私としては、したたかにこの機会を利用して、研究者の環境などの 問題に関心を高めたいとは思っています。
★日本の若い研究者たちの“ブラックすぎる”職場環境 ~あるノーベル賞学者の憤り~
https://www3.nhk.or.jp/news/special/nobelprize2019/article/article_06.html
★就職や収入で将来不安 「エリート」の博士課程も今は…
https://www.asahi.com/articles/ASM9K5QSCM9KULBJ00L.html
★研究現場は今:第1部 博士/6 研究と収入、両立で葛藤 文系、常勤ポストでも見通せぬ未来 /京都
https://mainichi.jp/articles/20191001/ddl/k26/040/409000c
このように、近年はこの時期に研究者のキャリア問題に焦点を置い た記事が出るようになりました。 野依さんについては厳しい批判もあります。
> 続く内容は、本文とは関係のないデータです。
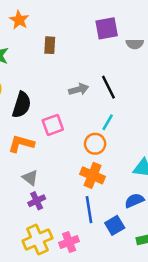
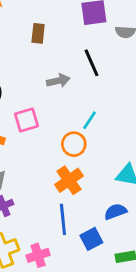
brown rectangle: (50, 45) -> (38, 33), moved
black line: (108, 87) -> (91, 63), moved
orange cross: (93, 175) -> (69, 180), turned 30

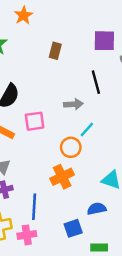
gray arrow: (58, 81) -> (73, 104), moved
blue line: (63, 219) -> (34, 207), moved

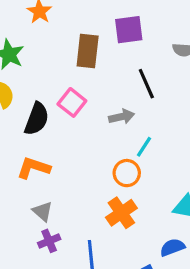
purple square: (104, 41) -> (129, 30), moved
brown rectangle: (55, 51) -> (88, 51), size x1.5
pink square: (35, 121) -> (72, 102), moved, turned -35

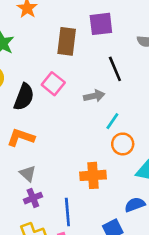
orange circle: (127, 173) -> (123, 144), moved
orange cross: (121, 213) -> (93, 175), turned 30

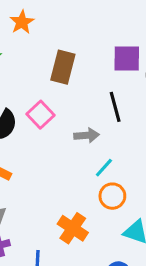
purple square: (101, 24) -> (127, 59), moved
orange cross: (93, 175) -> (73, 228), turned 30

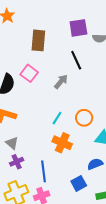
gray arrow: (87, 135) -> (61, 82), turned -35
cyan line: (104, 168) -> (57, 118), moved

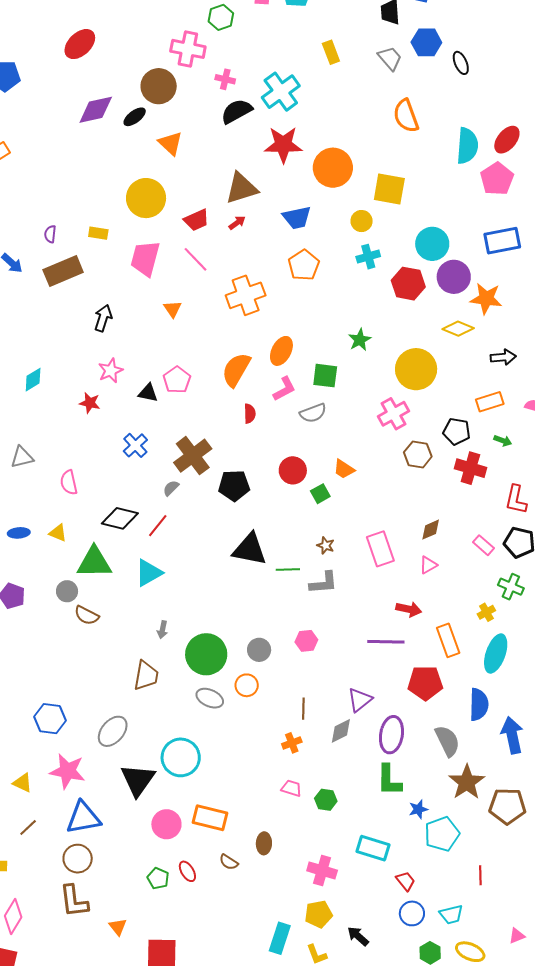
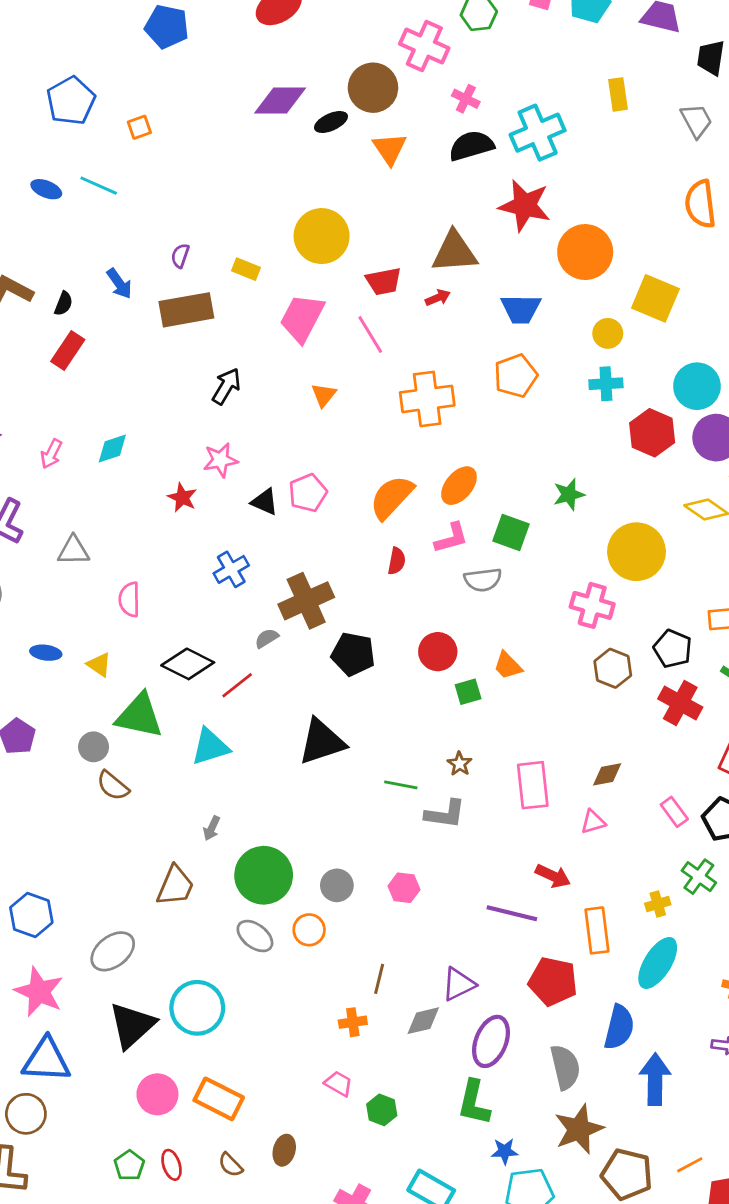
orange triangle: (171, 143) -> (390, 149), moved
pink cross: (393, 414) -> (592, 605), turned 32
black triangle: (250, 549) -> (322, 742), moved, turned -42

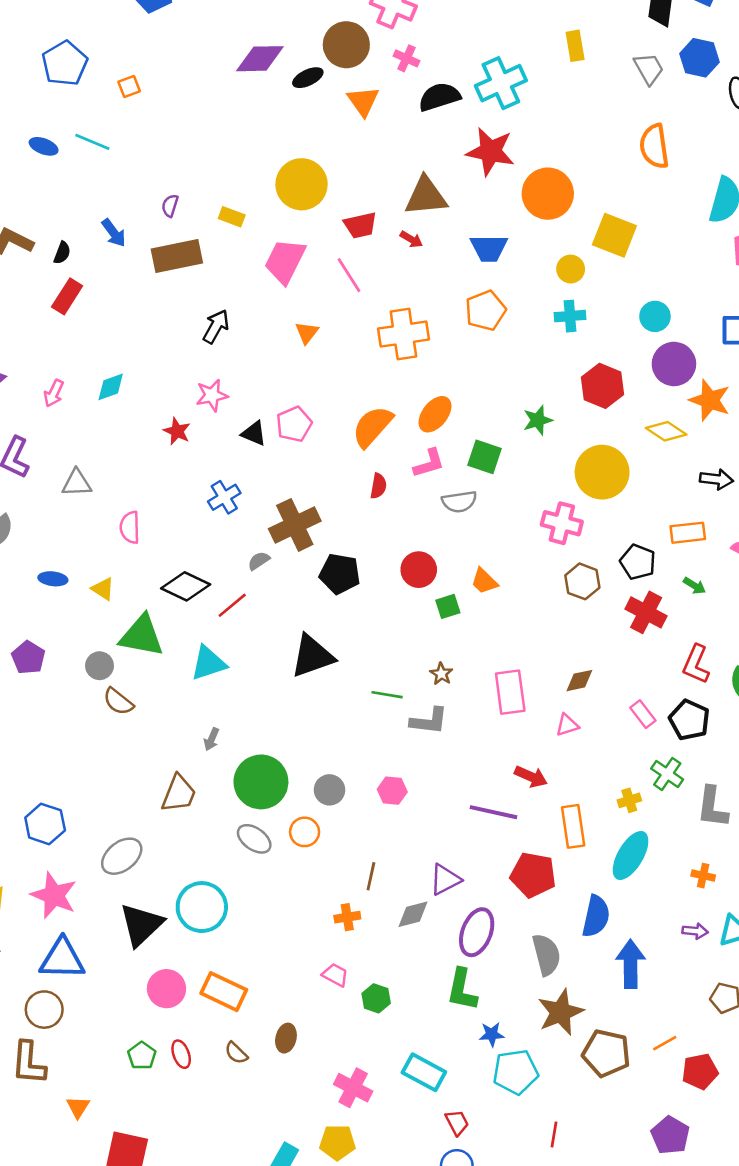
pink cross: (466, 99) -> (406, 58), moved
red arrow: (438, 298) -> (411, 239), turned 55
cyan circle: (697, 386) -> (655, 316), size x0.7
red hexagon: (652, 433) -> (603, 386), moved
"「お前の将来は俺の電話一本」という名ゼリフで有名なブラックラ ボの主で、その人望のなさからノーベル賞受賞後にもかかわらず名 大学長選に敗れ、その雪辱を理研の理事長として果たそうとしてナ ントカ細胞という詐欺に引っかかった挙句死人まで出す騒ぎに発展 させた御仁が何を言ってるのやら"
https://twitter.com/TJO_datasci/status/1180411468300222464
言動の一貫性というのは、このようについて回るわけです。
それはともかく、こうした注目を具体的動きにつなげていかなければいけません。
★青学大、院生40人を「助手」雇用の狙い
https://headlines.yahoo.co.jp/hl?a=20191004-00010001-newswitch-bus_all
★青山学院大、院生40人を助手に雇用 文系の研究者育成
https://www.nikkan.co.jp/spaces/view/0049698
注目の取り組みです。もちろん、助手になったのちに社会に活躍の場がなければ、「ポストポスドク問題」 と同じ問題が発生してしまいます。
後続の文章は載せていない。